*** GIVEN INFORMATION
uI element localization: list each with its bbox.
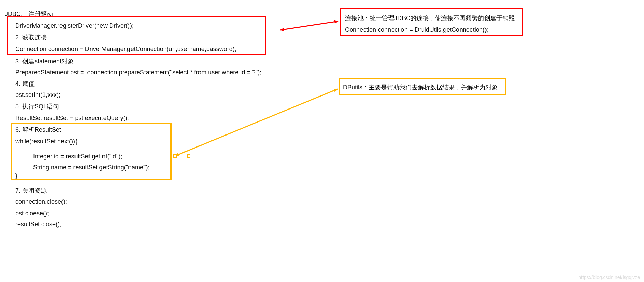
step7-code-c: resultSet.close(); [15, 220, 61, 229]
watermark-text: https://blog.csdn.net/lsgqjvze [578, 274, 640, 280]
pool-box [340, 8, 523, 36]
step3-title: 3. 创建statement对象 [15, 57, 74, 66]
step7-title: 7. 关闭资源 [15, 186, 47, 195]
handle-icon [174, 155, 176, 157]
step3-code: PreparedStatement pst = connection.prepa… [15, 68, 261, 77]
jdbc-connection-box [7, 16, 266, 55]
diagram-canvas: JDBC: 注册驱动 DriverManager.registerDriver(… [0, 0, 644, 282]
resultset-box [11, 123, 172, 180]
arrow-resultset-to-dbutils [175, 89, 338, 156]
arrow-jdbc-to-pool [280, 21, 338, 30]
step4-code: pst.setInt(1,xxx); [15, 90, 60, 100]
step5-title: 5. 执行SQL语句 [15, 102, 59, 111]
step7-code-a: connection.close(); [15, 197, 67, 206]
dbutils-box [339, 78, 506, 95]
step7-code-b: pst.cloese(); [15, 209, 49, 218]
step4-title: 4. 赋值 [15, 79, 35, 89]
handle-icon [187, 155, 190, 157]
step5-code: ResultSet resultSet = pst.executeQuery()… [15, 114, 129, 123]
******
- **WHAT TO WORK ON**
Word-for-word repeat, images excluded: return all the data.

- **TASK RESULT**
uI element localization: list each with its bbox.
step7-code-c: resultSet.close(); [15, 220, 61, 229]
watermark-text: https://blog.csdn.net/lsgqjvze [578, 274, 640, 280]
pool-box [340, 8, 523, 36]
step3-title: 3. 创建statement对象 [15, 57, 74, 66]
step7-title: 7. 关闭资源 [15, 186, 47, 195]
handle-icon [174, 155, 176, 157]
step3-code: PreparedStatement pst = connection.prepa… [15, 68, 261, 77]
jdbc-connection-box [7, 16, 266, 55]
diagram-canvas: JDBC: 注册驱动 DriverManager.registerDriver(… [0, 0, 644, 282]
resultset-box [11, 123, 172, 180]
arrow-resultset-to-dbutils [175, 89, 338, 156]
arrow-jdbc-to-pool [280, 21, 338, 30]
step4-code: pst.setInt(1,xxx); [15, 90, 60, 100]
step5-title: 5. 执行SQL语句 [15, 102, 59, 111]
step7-code-a: connection.close(); [15, 197, 67, 206]
dbutils-box [339, 78, 506, 95]
step7-code-b: pst.cloese(); [15, 209, 49, 218]
step4-title: 4. 赋值 [15, 79, 35, 89]
handle-icon [187, 155, 190, 157]
step5-code: ResultSet resultSet = pst.executeQuery()… [15, 114, 129, 123]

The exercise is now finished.